The preparation of the sperm is performed at Care Fertility (which takes about two hours). IUI treatment is performed at Care Fertility under the supervision of a doctor, and is often performed by staff of Care Fertility who have been trained in the technique. Alternatively the sample sample is taken to the doctor’s consulting rooms for IUI by the doctor.
Are there any risks of IUI?
There is a small risk of infection in the fallopian tubes with IUI which is estimated at 1:500. Occasionally there is slight discomfort during the procedure but this is minimal.
What is the success rate of IUI?
Success rates with IUI vary according to the cause of infertility and the age of the female and male but are lower than success rates of IVF. If clomiphene is used the success rate is 6% per cycle if the couple have been trying to conceive for 2 or more years. If FSH is used the success rate is 8-13% per cycle if the couple have been trying to conceive for 2 or more years. If a woman is using donated sperm or is unable to have coitus natural cycle IUI (no medications used to stimulate ovulation) may be used and the success rates vary from 10% (frozen donated sperm) to 20% (fresh sperm from partner).

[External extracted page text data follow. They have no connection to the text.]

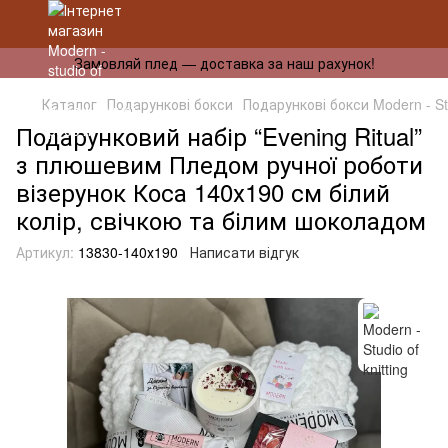
Замовляй плед — доставка за наш рахунок!
Каталог
Подарункові бокси
Подарункові бокси Modern - Stud
Подарунковий набір “Evening Ritual”
з плюшевим Пледом ручної роботи
візерунок Коса 140х190 см білий
колір, свічкою та білим шоколадом
Артикул:
13830-140х190
Написати відгук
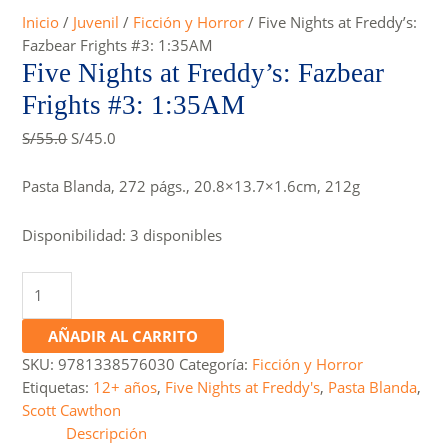
Inicio
/
Juvenil
/
Ficción y Horror
/ Five Nights at Freddy’s:
Fazbear Frights #3: 1:35AM
Five Nights at Freddy’s: Fazbear
Frights #3: 1:35AM
Original
Current
S/
55.0
S/
45.0
price
price
was:
is:
Pasta Blanda, 272 págs., 20.8×13.7×1.6cm, 212g
S/55.0.
S/45.0.
Disponibilidad:
3 disponibles
Five
Nights
at
AÑADIR AL CARRITO
Freddy's:
SKU:
9781338576030
Categoría:
Ficción y Horror
Fazbear
Etiquetas:
12+ años
,
Five Nights at Freddy's
,
Pasta Blanda
,
Frights
Scott Cawthon
#3:
Descripción
1:35AM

Ovulation induction is a treatment for infrequent, poor quality or absent ovulation. Having a defect of ovulation is the most treatable form of infertility and use of assisted reproductive technology such as IVF is often not required. There are many options for inducing ovulation in women with ovulatory disturbances.
Who is it for?
- Many women with ovulatory disturbances have PCOS.
- Woman with an ovulatory disturbances, and a partner with good quality sperm and normal tubes
- Woman with a BMI of under 35kg/m2
What is the Ovulation Induction procedure?

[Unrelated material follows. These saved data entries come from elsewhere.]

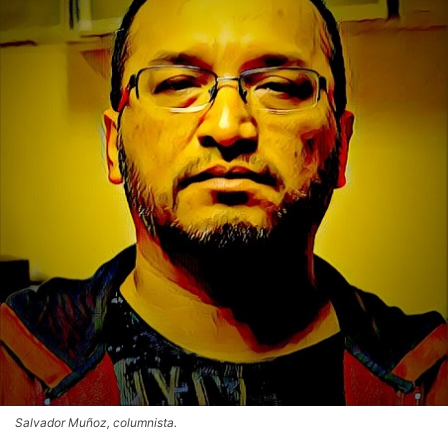
Salvador Muñoz, columnista.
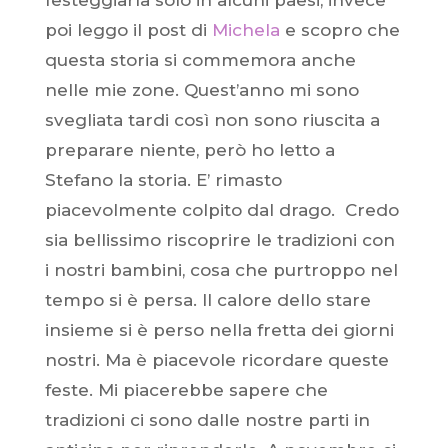
festeggiarla solo in alcuni paesi, invece
poi leggo il post di
Michela
e scopro che
questa storia si commemora anche
nelle mie zone. Quest’anno mi sono
svegliata tardi così non sono riuscita a
preparare niente, però ho letto a
Stefano la storia. E’ rimasto
piacevolmente colpito dal drago. Credo
sia bellissimo riscoprire le tradizioni con
i nostri bambini, cosa che purtroppo nel
tempo si è persa. Il calore dello stare
insieme si è perso nella fretta dei giorni
nostri. Ma è piacevole ricordare queste
feste. Mi piacerebbe sapere che
tradizioni ci sono dalle nostre parti in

Before commencing ovulation induction the woman’s partner needs to arrange a seminal fluid analysis (also known as a sperm test) to ensure the quality of the semen is normal.
For woman who have a past history of sexually transmitted infection such as Chlamydial infection or have had pelvic surgery or appendicitis, sometimes require the Fallopian tubes to be checked to ensure they are open. The Fallopian tubes are checked by an operation called a laparoscopy or an X-ray or ultrasound. The X-ray or ultrasound do not require anaesthetic or sedation.
Once the couple have made a decision to undertake ovulation induction and the preparation is complete there are a number of means of inducing ovulation. Some are pills taken by mouth and some are injections of follicle stimulating hormone. With women who have PCOS, ovulation can be induced by ovarian drilling.